Humanitarian data is almost always inherently geographic. Even the data in a simple CSV file will generally correspond to some piece of geography: a country, a district, a town, a bridge, or a hospital, for example.

The CKAN framework on which HDX is built provides support for previewing Excel and CSV files. Users are able to quickly see the data in a chart or graph before having to download it. However, that same speed-to-insight functionality was not available for geographic data files. Until now.

HDX has added the ability to preview large (up to 500MB) vector geographic datasets in a variety of formats.  Resources uploaded (or linked) to HDX with the format strings ‘geojson’, ‘zipped shapefile’, or ‘kml’ will trigger the creation of a geo preview. Here is an example showing administrative boundaries for Colombia:

We are especially excited to have added this preview support ahead of HDX becoming the new home for the humanitarian community’s Common Operational Datasets (CODs). Over the next couple of months the list of CODs on HDX will grow to several hundred, with the majority available for geo preview.

To minimize bandwidth and remain field friendly, we built the preview from vector tiles. This means that details are removed at small scales but will reappear as you zoom in.

The preview is created only for the first layer it encounters in a resource. If the resource contains multiple layers, the others will not show up. For those cases, you can create separate resources for each layer and they will be available in the preview. Multiple geometry types (polygon + line, for example) in kml or geojson are not yet supported.

Future development

This approach gives HDX a good foundation for adding new geodata features in the future. We will be conducting research to understand what users think is important to add next. Here are some initial new-feature ideas:

  • Automatically generate additional download formats so that every geodataset is available in zipped shapefile, GeoJSON, KML, etc.
  • Allow the contributing user to specify the order of the resources in the map legend (and therefore which one appears by default).
  • Allow users to preview multiple datasets on the same map for comparison.
  • Automatically apply different symbol colors to different resources in the same dataset.
  • Allow users to style the geographic data, changing colors and symbols.
  • Allow users to configure and embed maps of their data in their organization or crisis pages.
  • Provide OGC-compliant web services of contributed datasets (WFS, WMS, etc.).
  • Allow external geographic data services (WMS, WFS, etc) to be added to a map preview.
  • Make our vector tiles available as a web service.

If any of these enhancements sound useful or you have new ideas, send us an email at hdx@un.org. If you have geodata to share with the HDX community, start adding your data here.

Appendix: Implementation

This section contains more information about our implementation for readers interested in the technical details.

We started with a sprint where we brought our scattered dev team together in Liverpool and built a quick prototype to test how we might enable preview of geographic data on CKAN. When we released the prototype to the public, we were happy to hear that our users appreciated the ability to preview and explore geographic data before downloading it.

However, our prototype had a major limitation: it worked only for small files, generally less than 1MB. We found that our users were contributing much-larger geo datasets and wondering how to preview them.

It’s a common problem in interactive mapping: to preview the whole geographic dataset, we would need to send all of the data to the browser, but that can require a long download or even crash the browser. The classic solution is to use a set of pre-rendered map tiles — static map images made for different zoom levels and cut into tiny pieces called tiles.  The browser has to load only a few of these pieces for any given view of the map. However, because they are just raster images, the user cannot interact with them in any advanced way.

We wanted to maintain interactivity with the data, eventually having hover effects or allowing users to customize styling, so we knew that we needed a different approach. We reached out to our friends at Geonode who pointed us to the recently developed Vector Tiles Specification.

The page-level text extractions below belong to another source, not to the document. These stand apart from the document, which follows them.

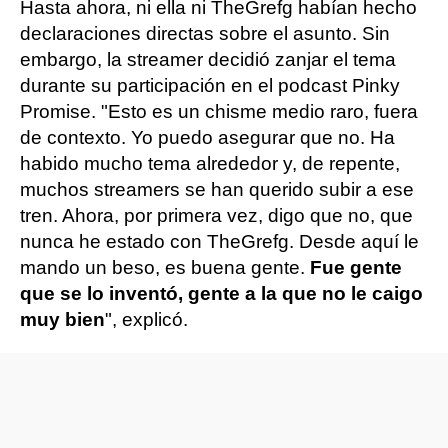
Hasta ahora, ni ella ni TheGrefg habían hecho
declaraciones directas sobre el asunto. Sin
embargo, la streamer decidió zanjar el tema
durante su participación en el podcast Pinky
Promise. "Esto es un chisme medio raro, fuera
de contexto. Yo puedo asegurar que no. Ha
habido mucho tema alrededor y, de repente,
muchos streamers se han querido subir a ese
tren. Ahora, por primera vez, digo que no, que
nunca he estado con TheGrefg. Desde aquí le
mando un beso, es buena gente.
Fue gente
que se lo inventó, gente a la que no le caigo
muy bien
", explicó.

The vector tile solution is a similar approach to traditional map tiles, but instead of creating static image tiles, it involves cutting the geodata layer into small tiles of vector data. Each zoom level receives a simplification (level of detail, or LoD) pass, which reduces the number of vertices displayed, similar to the way that 3D video games or simulators reduce the number of polygons in distant objects to improve performance. This means that for any given zoom level and location, the browser needs to download only the vertices necessary to fill the map.  You can learn more about how vector tiles work in this helpful FOSS4G NA talk from earlier this year.

Because vector tiles are a somewhat-new technology, there wasn’t any off-the-shelf framework to let us integrate them with our CKAN instance. Instead, we built a custom solution from several existing components (along with our own integration code):

Our architecture looks like this:

The GISRestLayer orchestrates the entire process by notifying each component when there is a task to do. It then informs CKAN when the task is complete, and a dataset has a geo preview available.  It can take a minute or longer to generate the preview, so the asynchronous approach — managed through Redis Queue (RQ) — was essential to let our users continue to work while the process is running. A special HDX team member, Geodata Preview Bot, is used to make the changes to CKAN. This makes the nature of the activity on the dataset clear to our users.

We would like to say a special thanks to Jeffrey Johnson who pointed us toward the vector tiles solution and to the contributors of all the open source projects listed above! In addition to GISRestLayer, you’ll find the rest of our code here.